How to create a data driven culture through literacy?

Sheibban Pervez
Alphaa.AI
Published in
3 min readJul 4, 2019

As companies increasingly invest in business intelligence and analytical tools, organisations are increasingly unable to derive critical benefits from them. In most cases, this results because of the inflection shift caused by the new oil, Data. Data has transformed how businesses look at their processes and operations. It has changed perspectives and introduced new sources of revenues, insights and competencies. With AI being on the rise, companies are digitally transforming their organisations at a scale never seen before.

However in case of any change management, the most critical area to be handled are the people. In an effort to digitally transform, companies invest and develop new technologies that give them advanced analytics and intelligence. However, systems are only as good as their input. What good are insights if the people feeding in the data are not data driven or literate?

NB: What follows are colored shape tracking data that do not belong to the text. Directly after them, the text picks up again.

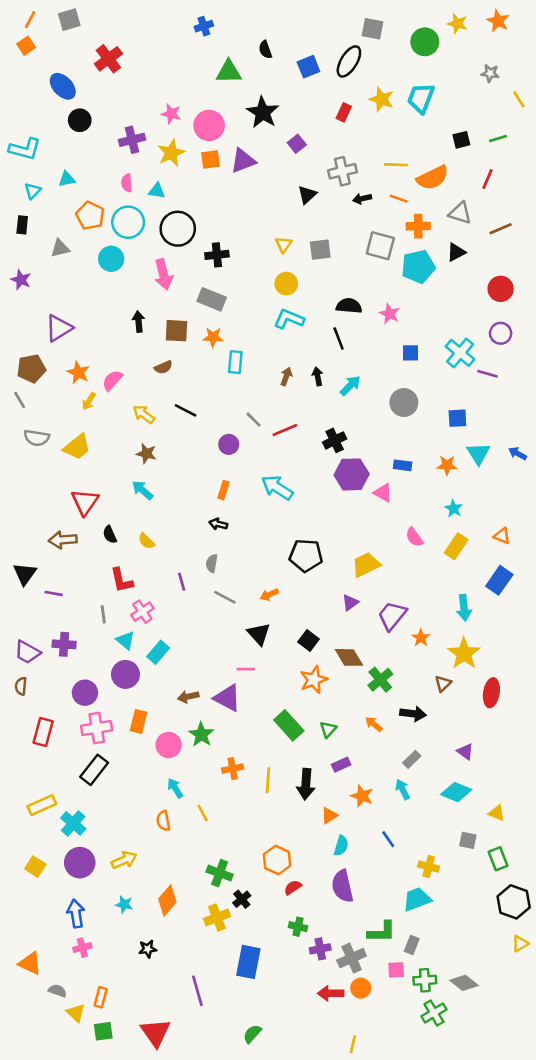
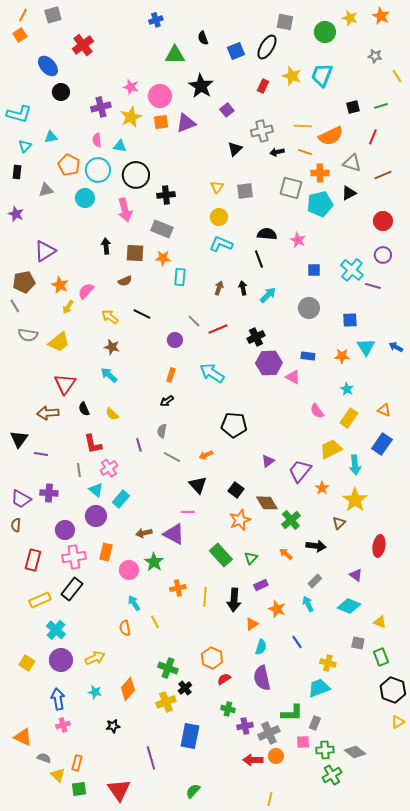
black arrow: (218, 524) -> (167, 401), turned -48
yellow trapezoid: (366, 565) -> (331, 449), moved
red ellipse: (491, 693) -> (379, 546), moved
yellow rectangle: (42, 805) -> (40, 600), moved

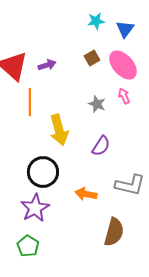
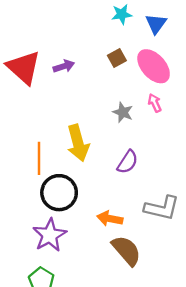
orange line: (30, 102) -> (39, 158), moved
brown semicircle: (114, 232) -> (126, 251), moved, turned -56

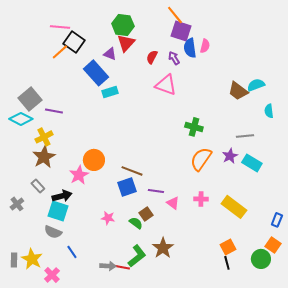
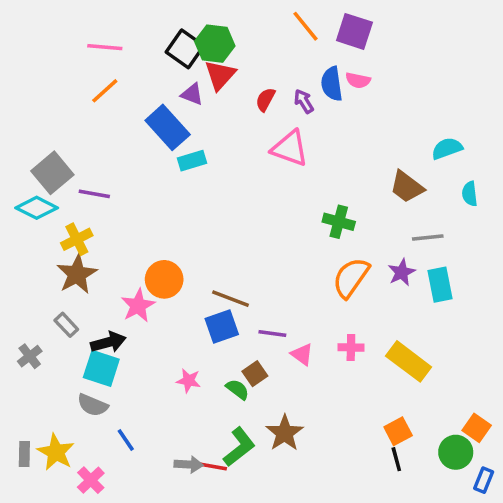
purple square: (181, 31) -> (354, 31), moved
black square: (74, 42) -> (185, 49), moved
pink semicircle: (205, 46) -> (358, 80), turned 88
brown trapezoid: (238, 91) -> (407, 187), moved
cyan rectangle: (252, 163) -> (440, 285), turned 48
blue rectangle: (277, 220) -> (484, 480), moved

An overview of Data Literacy

Organisations are struggling to create a data driven culture. Often this is because creating a data driven culture is left to the technology teams. CEOs still do not see the power of AI or data as a strategic competency or choose to let their CDOs run it. However, technology teams are limited in their insight as they often chase the trees while missing out on the forest. To create a data driven culture, employees must be re-educated as data literates. Data literacy is the single biggest problem that companies face in their digital transformations. So how can companies create or incept a data literate culture? We broadly list down seven steps to do so:

  • Establish baseline adoption using current data: The first step to solving a problem is knowing where you stand. Before improving data literacy, we need to understand what the current adoption of technology is. Start by benchmarking and collecting usage metrics of your mission critical technology tools (Analytics, CRM, etc). This will help in creating a baseline that can be used as a referral point to measure change.
  • Identify the bottom 10%: Through usage data, start identifying & segmenting the bottom 10% of your users. The groups with the lowest engagement are the ones that require the highest focus in improving data literacy. Groups with low analytics adoption will have the highest growth opportunity
  • Assess data literacy: Start by conducting a survey or assessment of the bottom 10%. Understand their needs and requirements with relation to data. By mapping their needs, you would be in a better position to mould your data strategy and be more inclusive. Gartner, Qlik and many other data literacy firms provide services and resources to measure and gauge your firm’s data literacy.
  • Identify your champions: Data champions are your biggest resource. They act as internal evangelists for various digital deployments and technologies. Identify the power users and skilled departments that can communicate meaning, purpose and value between your analytics and business teams. They will be paramount in helping you spread and execute data literacy campaigns.
  • Create educational resources: Interview your data champions and record best practices, use cases and other tips & tricks. This will help in creating educational resources for your employees, especially the 10%.
  • Launch an internal educational campaign: Using these resources, drive an educational campaign that seeks to impart the best practices and use cases from your data champions to the masses.
  • Rinse & Repeat: Finally, measure the success of your campaigns through usage metrics and then continue to repeat steps 1–6 as you improve data literacy. Conduct another skills assessment to gauge improvements.
The journey

This framework will help companies build a data driven culture that can further improve data literacy and provide maximum ROI on your existing BI/AI tools. As we move to a world driven by artificial intelligence and technology, a company without a data centric approach would be like walking blindly in the park expecting to find gold!